Review of Hell in Hürtgen Forest: The Ordeal and Triumph of an American Infantry Regiment by Robert Sterling Rush

Eras Journal – Adams, B.: Review of “Hell in Hertgen Forest”

Robert Sterling Rush, Hell in Hürtgen Forest: The Ordeal and Triumph of an American Infantry Regiment.
University Press of Kansas, Kansas, 2001
Isbn 0 7006 1128 2

When I picked up Hell in Hürtgen Forest: The Ordeal and Triumph of an American Infantry Regiment by Robert Sterling Rush, I expected the usual discussion of World War II strategic and operational objectives in Germany and how the U.S. Army commanders led their forces to achieve the same. The only difference would be that the battle in Hürtgen Forest, located south of the city of Aachen near the German-Belgian border, was a lesser known battle preceding the main event, commonly referred to as the ‘Battle of the Bulge’. Instead I found myself all the way at the bottom of the chain of command, at the level where soldiers in squads and platoons carry out the orders to hold a defensive line or attack the enemy. For most of its readers, Hell in Hürtgen will be the closest they will ever be to combat.

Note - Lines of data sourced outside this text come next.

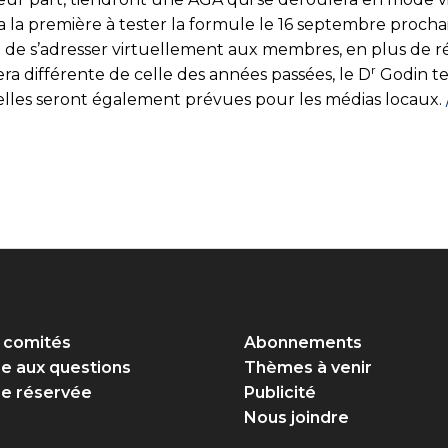
a la première à tester la formule le 16 septembre proch
t de s’adresser virtuellement aux membres, en plus de r
r
ra différente de celle des années passées, le D
Godin ten
tuelles seront également prévues pour les médias locaux.
 comités
Abonnements
re aux questions
Thèmes à venir
e réservée
Publicité
Nous joindre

Organised in three distinct parts, Hell in Hürtgen lets the reader relive the battle that nearly destroyed the 22d Regiment, 4th Infantry Division. The first part introduces the battlefield, an organisational history of the 22d Regiment, as well as units in the opposing German LXXIV Korps. The author carries this pattern of first treating the American and then the German side throughout the whole book.

At the heart of the book is the day-by-day account of the gruelling fight of the 22d Infantry against elements of the German LXXIV Korps based almost exclusively on primary sources. When I began reading this section, I tried to remember the names of the soldiers as they appeared, but soon gave up when large numbers of them were killed or wounded and replaced with new names. Then it occurred to me that the infantryman in Hürtgen Forest must have felt the same way about his comrades. As his old buddies left, were killed, wounded or injured, he had to start again with a new set of faces, until either he or they were also casualties. In this situation, the small group of surviving veterans, regardless of rank, became the nucleus around which the replacements could coalesce. They, the battle-wise survivors, became what held the units together.

The same kind of initial confusion was true for locations. Even though the book provides maps of the terrain and tracks each company’s advance, I quickly became disoriented. Again, the soldiers in the 22d must have encountered the same problems finding their way around the dark, densely grown forest; Rush describes several instances of units becoming misdirected in the forest and of how soldiers became lost between the rear and frontlines.

For the German side, which for lack of surviving primary sources is treated in less detail, the reader gains insight into the growing problems the Wehrmacht encountered in replacing killed and wounded soldiers. As Rush shows, the German solution of absorption and consolidation of exhausted units into newly arriving ones decreased combat effectiveness because the new formations were a conglomeration of groups of soldiers unable to identify with their new unit, commanded by officers who neither knew them nor the terrain of the battlefield.

In his analysis, Rush further develops his own theory about small unit cohesion and disproves the long standing, often repeated and therefore presumed true, assertions about the superiority of the German infantry and the ineffectiveness of the American replacement system. Retracing the battle in Hürtgen Forest for both the 22d and the German units on a day-by-day basis, the author demonstrates that the American system of keeping units in the line while replacements filled the ranks as soon as possible prevented the loss of combat effectiveness that plagued the German units. Rush based his analysis on extensive research of primary sources such as interviews with American and German infantrymen, ‘after-action’ reports and, the often ignored, ‘morning’ reports. Rush, a self described “…retired Command Sergeant Major with a Ph.D.,” enriches his narrative with insights from his own experience as an infantryman who served part of his career with the 22d Infantry.